Après la précédente rencontre avortée et le retard enregistré dans la tenue d’une nouvelle session, le dialogue social engagé par le gouvernement avec les syndicats et le patronat reprend ses droits, avec une réunion prévue au cours de ce mois. La tenue de cette rencontre, à la veille du 1er mai, ne cache pas la volonté d’apaiser le climat social avant la fête du travail, dans un contexte déjà fortement tendu en raison de la flambée des prix.
Le secrétaire général du principal syndicat du pays, l’UMT, toujours prompt à monter au créneau, a d’ores et déjà annoncé sa participation, tout en affichant peu d’illusions quant à d’éventuelles avancées, et encore moins à de véritables progrès, à l’approche du départ du gouvernement actuel prévu pour l’été prochain. Ce dernier, bien qu’attaché à respecter son engagement d’organiser deux sessions annuelles de dialogue, ne semble guère en mesure de répondre aux revendications syndicales.

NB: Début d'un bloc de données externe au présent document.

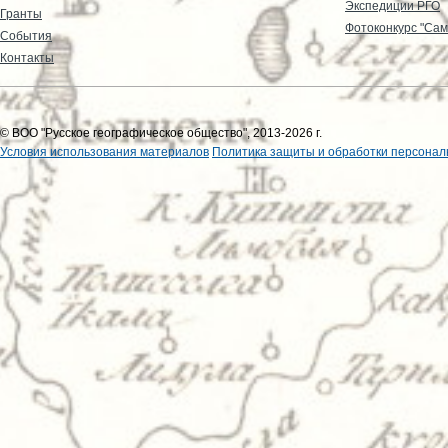
Экспедиции РГО
Гранты
Фотоконкурс "Сам
События
Контакты
© ВОО "Русское географическое общество", 2013-2026 г.
Условия использования материалов
Политика защиты и обработки персонал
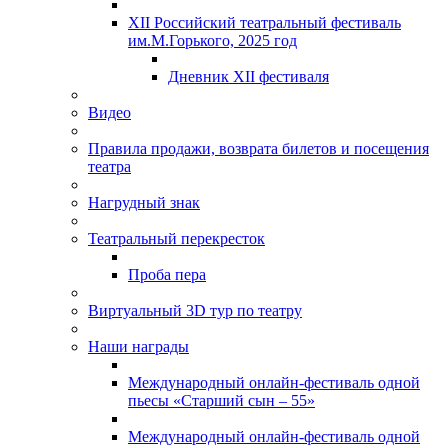
XII Российский театральный фестиваль
им.М.Горького, 2025 год
Дневник XII фестиваля
Видео
Правила продажи, возврата билетов и посещения
театра
Нагрудный знак
Театральный перекресток
Проба пера
Виртуальный 3D тур по театру
Наши награды
Международный онлайн-фестиваль одной
пьесы «Старший сын – 55»
Международный онлайн-фестиваль одной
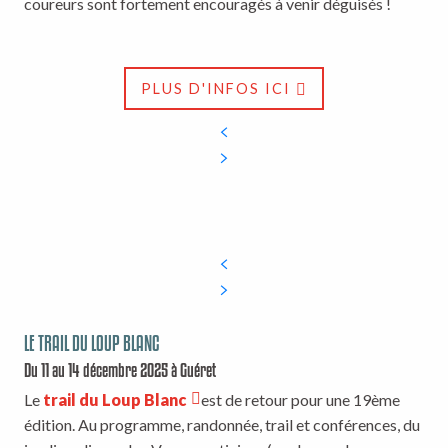
coureurs sont fortement encouragés à venir déguisés !
PLUS D'INFOS ICI
LE TRAIL DU LOUP BLANC
Du 11 au 14 décembre 2025 à Guéret
Le
trail du Loup Blanc
est de retour pour une 19ème
édition. Au programme, randonnée, trail et conférences, du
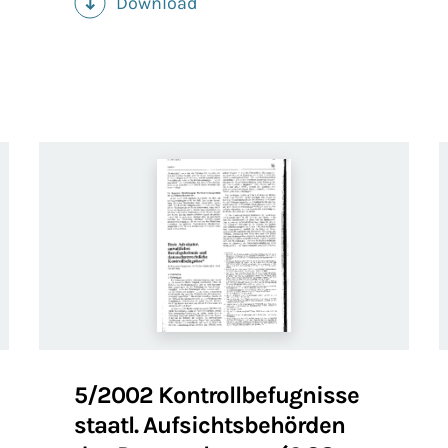
Download
(PDF)
5/2002 Kontrollbefugnisse
staatl. Aufsichtsbehörden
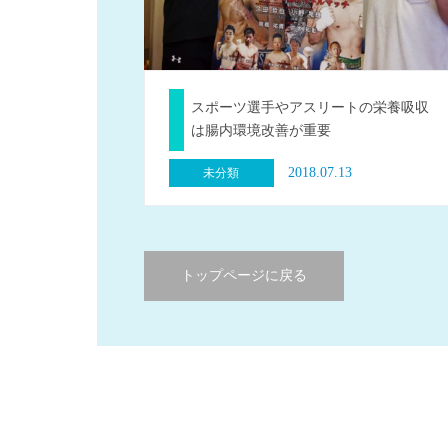
スポーツ選手やアスリートの栄養吸収
は腸内環境改善が重要
2018.07.13
未分類
トップページに戻る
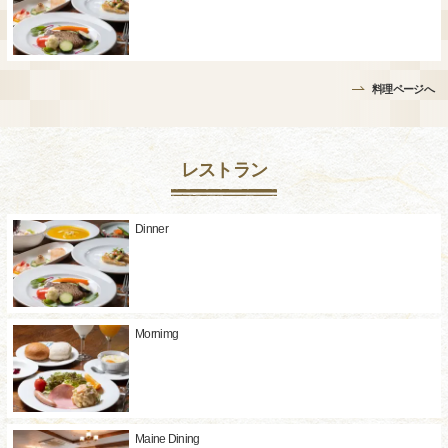
料理ページへ
レストラン
Dinner
Mornimg
Maine Dining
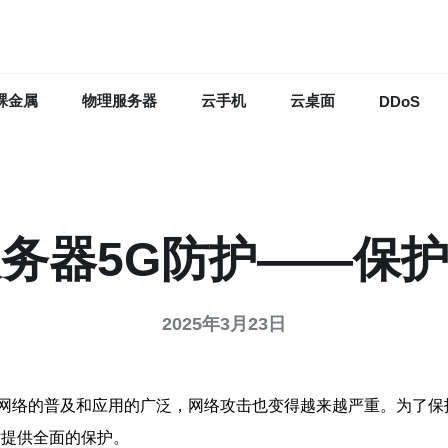
裸金属
物理服务器
云手机
云桌面
DDoS
服务器5G防护——保
2025年3月23日
网络的普及和应用的广泛，网络攻击也变得越来越严重。为了保
站提供全面的保护。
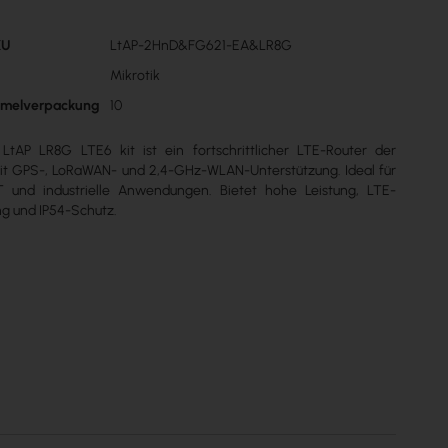
KU
LtAP-2HnD&FG621-EA&LR8G
n
Mikrotik
mmelverpackung
10
LtAP LR8G LTE6 kit ist ein fortschrittlicher LTE-Router der
it GPS-, LoRaWAN- und 2,4-GHz-WLAN-Unterstützung. Ideal für
oT und industrielle Anwendungen. Bietet hohe Leistung, LTE-
g und IP54-Schutz.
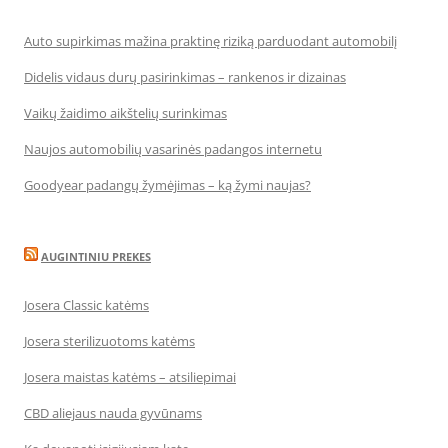
Auto supirkimas mažina praktinę riziką parduodant automobilį
Didelis vidaus durų pasirinkimas – rankenos ir dizainas
Vaikų žaidimo aikštelių surinkimas
Naujos automobilių vasarinės padangos internetu
Goodyear padangų žymėjimas – ką žymi naujas?
AUGINTINIU PREKES
Josera Classic katėms
Josera sterilizuotoms katėms
Josera maistas katėms – atsiliepimai
CBD aliejaus nauda gyvūnams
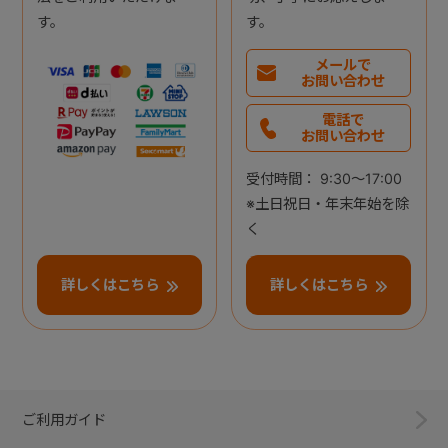
す。
す。
メールで
お問い合わせ
電話で
お問い合わせ
受付時間： 9:30～17:00
※土日祝日・年末年始を除
く
詳しくはこちら
詳しくはこちら
ご利用ガイド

Dans l’immédiat, les syndicats mettent en avant des exigences prioritaires, notamment des augmentations substantielles des salaires et des pensions de retraite, avant d’aborder d’autres dossiers tout aussi sensibles, tels que le droit de grève, les libertés syndicales et les relations sociales, toujours aussi complexes. Ce dialogue social, dont sont exclues les petites centrales, laisse la place aux deux principales organisations, l’UMT et la CDT, qui porteront la voix des travailleurs aux côtés des représentants du patronat, lesquels participent en force après avoir obtenu, selon eux, des avancées significatives depuis l’arrivée du gouvernement.
En abordant cette nouvelle session de printemps, le gouvernement semble vouloir jouer la montre, évitant de s’engager sur des promesses qu’il pourrait difficilement tenir dans un contexte marqué par des incertitudes à la fois politiques et économiques. Une seule perspective semble se dessiner : celle de poursuivre les discussions si la conjoncture venait à s’améliorer.